I wonder about the role of fate and circumstance in the act of scientific research versus the artist’s choice of subject or a path of curatorial inquiry: the structured networks of branch and stem and leaf that make plants all so different and yet so all alike.

The consideration of subject matter can sometimes be viewed as an array of dots that at some point cohere into a pattern. Discovering the pattern comes as a result of connecting the dots. When I came across Cy Twombly’s Natural History, Part II, I was one month and two artists into the five months and seven artists worth of research that resulted in Natural Selection. With the discovery of Twombly’s botanical print his work as I knew it had been transformed and the title and concept for this show became clear.

In early June I contacted Jay Isaac to find out what he was up to. He had recently vacated Toronto for St John’s, New Brunswick, to spend the summer in his hometown. He told me that he was making observational paintings in gouache on paper of trees and plant life. I told him about the show I was working on and some of the artists I was thinking about. Shortly thereafter I was bound for Switzerland and the art fair in Basel where I encountered the work of mid-career British artist Paul Morrison. I found paintings in two stands and a series of new silkscreens in a third. Attracted to his work in general I became absorbed by the silkscreens and the use of 15th and 16th century botanical woodblock prints as source material. And I became aware of the deep horizon lines, an observation that would later influence their formally juxtaposed placement in the show with Isaacs’ flora-laced landscapes.
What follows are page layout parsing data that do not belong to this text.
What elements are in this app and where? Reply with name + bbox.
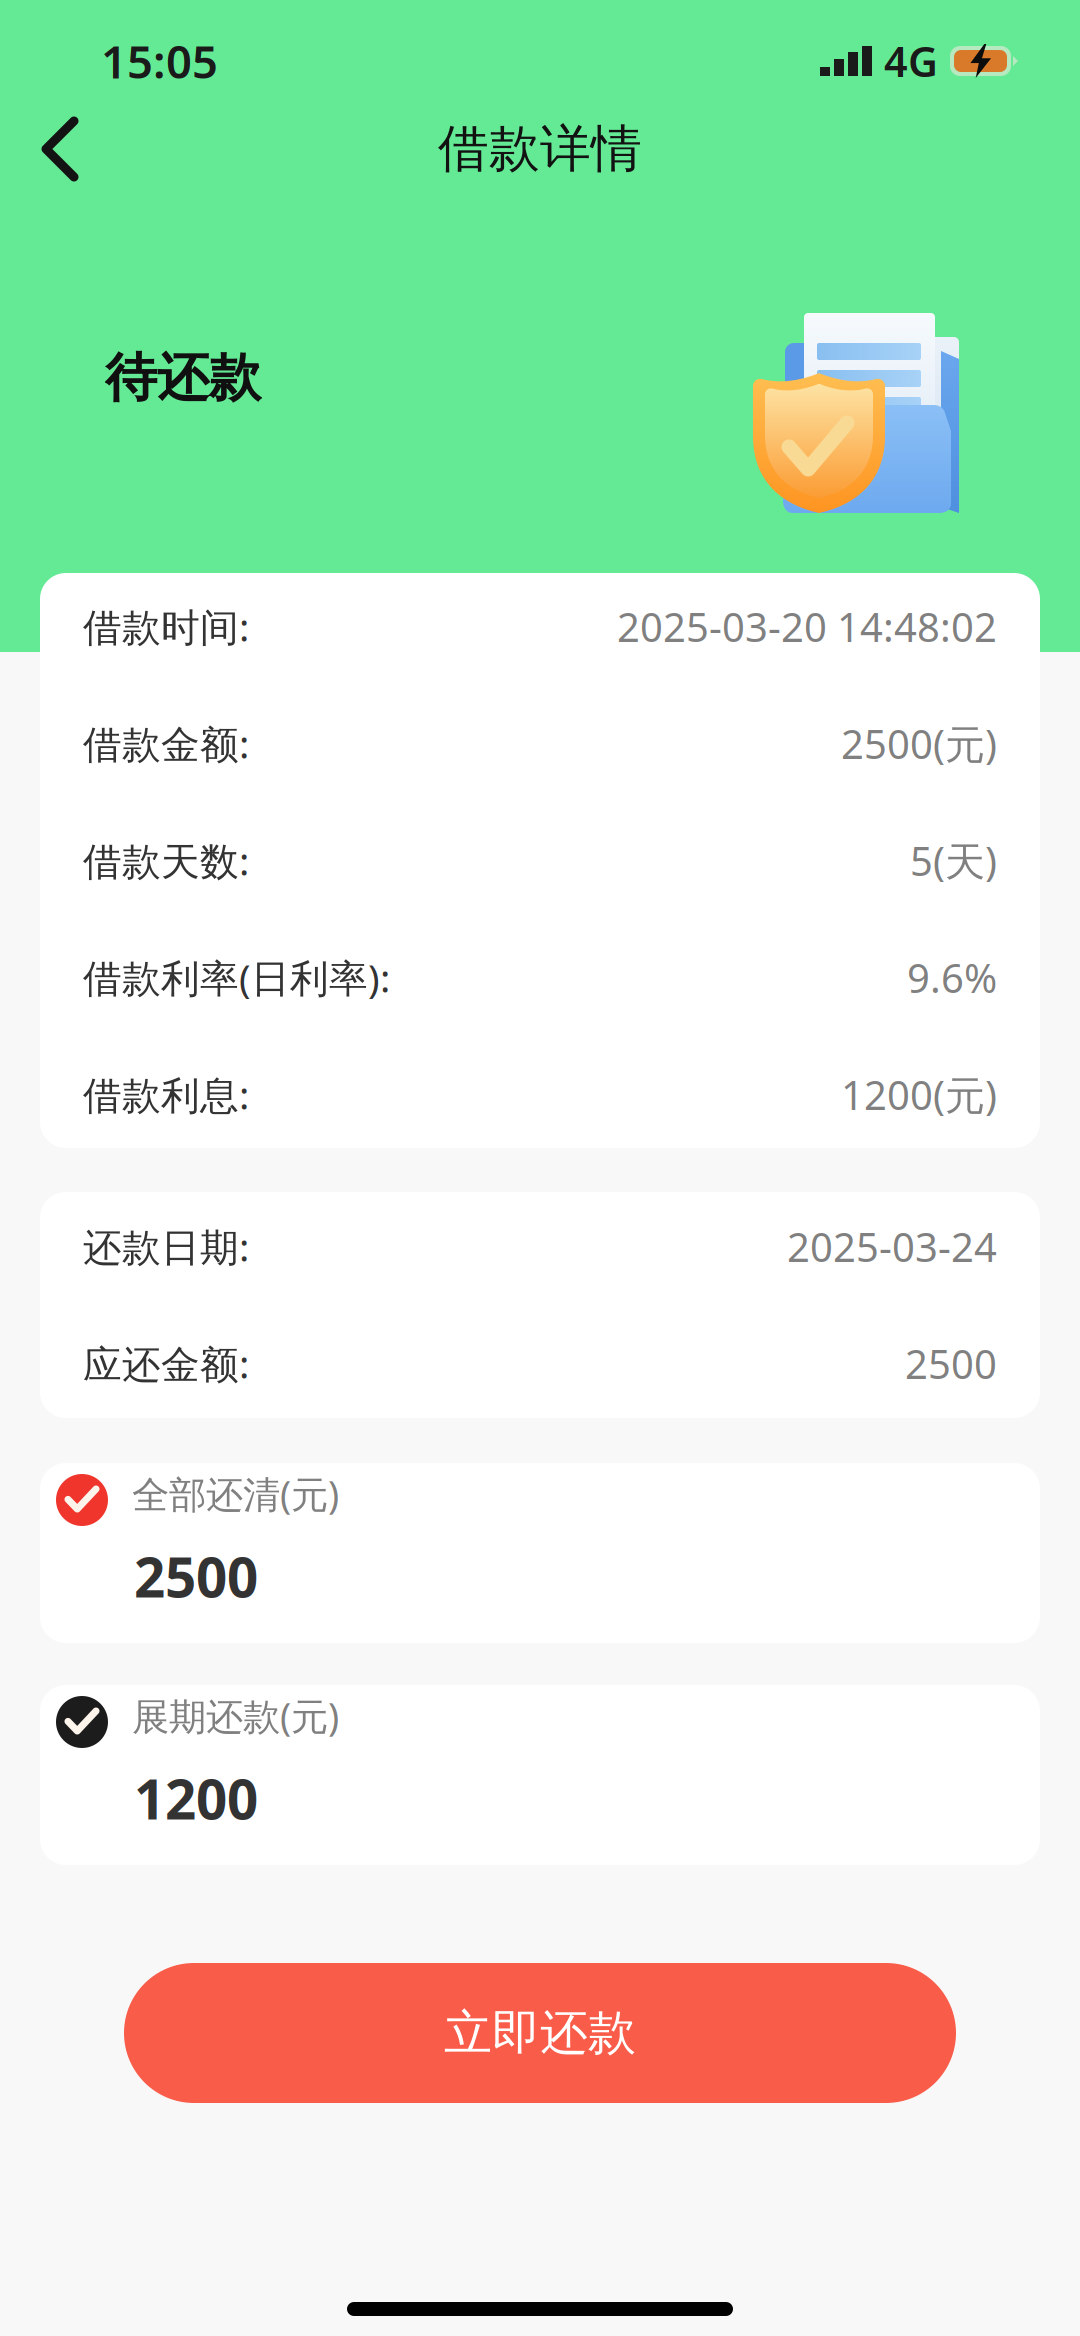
button[interactable]: 展期还款(元) (40, 1685, 1040, 1865)
staticText: 借款金额: (83, 718, 249, 769)
staticText: 借款时间: (83, 601, 249, 652)
staticText: 待还款 (105, 346, 261, 410)
staticText: 2025-03-24 (787, 1220, 997, 1273)
staticText: 1200(元) (841, 1068, 997, 1121)
button[interactable]: Back (0, 96, 110, 202)
button[interactable]: 全部还清(元) (40, 1463, 1040, 1643)
staticText: 全部还清(元) (132, 1469, 339, 1519)
staticText: 2500 (905, 1337, 997, 1390)
staticText: 5(天) (910, 834, 997, 887)
button[interactable]: 立即还款 (124, 1963, 956, 2103)
staticText: 立即还款 (444, 2004, 636, 2062)
staticText: 借款天数: (83, 835, 249, 886)
staticText: 应还金额: (83, 1338, 249, 1389)
staticText: 2025-03-20 14:48:02 (617, 600, 997, 653)
staticText: 9.6% (907, 951, 997, 1004)
staticText: 还款日期: (83, 1221, 249, 1272)
staticText: 1200 (134, 1762, 258, 1835)
staticText: 借款利息: (83, 1069, 249, 1120)
staticText: 借款详情 (438, 118, 642, 180)
staticText: 2500(元) (841, 717, 997, 770)
staticText: 2500 (134, 1540, 258, 1613)
staticText: 展期还款(元) (132, 1691, 339, 1741)
staticText: 15:05 (101, 31, 218, 91)
staticText: 4G (884, 34, 938, 88)
staticText: 借款利率(日利率): (83, 952, 390, 1003)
There are several curatorial arcs that can be traced and retraced when considering the functions of time in this show. There is the timeline for the works themselves (1975-2006, and back to the 15th century in the case of Morrison’s source material) and of the artists themselves, from Jay Isaac through generations to Cy Twombly. There is the idea of subject matter withstanding the test of time, and of artists and their relative commercial and critical successes over the spans of their careers, to which ideas we bring the forces of economy, both intellectual and of commerce, and the contemplation of Darwin and his survival of the fittest. And then there are the cultures and the borders, from Britain, Canada, Italy and the United States, and again that which makes things so different and then so all alike."